Long-term central venous access
experience with 79 catheteres in 66 patients
DOI:
https://doi.org/10.11606/issn.2176-7262.v32i1p97-101Keywords:
Catheters Indwelling. Catheterization, Central Venous. Neoplasms.Abstract
Procedures such as bone marrow transplantation, chemotherapy, total parenteral nutrition and hemodialysis increasingly require long-term central venous access (LTCVA). According to the indication, fully implantable catheters (with a reservoir) or partially catheters (Broviac- Hickman) are used.

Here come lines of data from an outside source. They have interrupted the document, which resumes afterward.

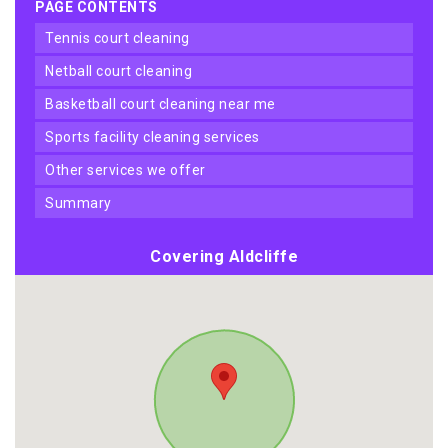
PAGE CONTENTS
tennis court cleaning
netball court cleaning
basketball court cleaning near me
sports facility cleaning services
other services we offer
summary
Covering Aldcliffe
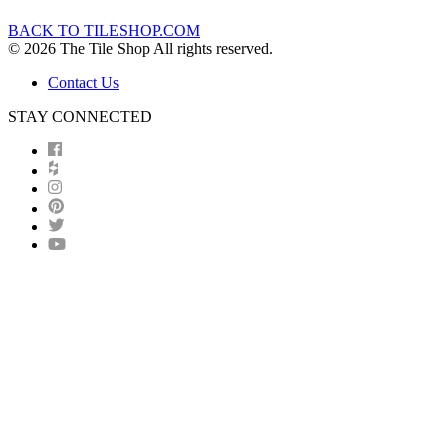
BACK TO TILESHOP.COM
© 2026 The Tile Shop All rights reserved.
Contact Us
STAY CONNECTED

In the present study, we evaluated 79 catheres consecutively implanted into 66 patient treated at the University Hospital, Faculty of Medicine of Ribeirão Preto, USP, from January 1993 to June 1997. The following parameters were evaluated: indication of venous access, type of catheter implanted, technique used, early and late complications, and duration of the implant. Thirty four of the 66 patients (51,5%) were men. Mean patient age was 28.2 years. There was a predominance of catheter implantation for chemotherapy in 55 (69.5%) patients and for bone marrow transplantation in 12 (15.2%). Twenty eight catheters with a reservoir (35.5%) and 51 partially implantable catheters (64.5%) were implanted. As to the technique used, 71,4% of the catheters were implanted by percutaneous puncture and the remaining ones by open venous dissection and catheterization. Two types of complications related to the technique occured, 9 infections and 8 late occlusions. The mean duration of catheter was 371 days for the Broviac-Hickman catheters and 395 days for the totally implantable catheters. No death occured due to the implants. The rates of early and late complications observed in the present series are similar to those reported in the literature.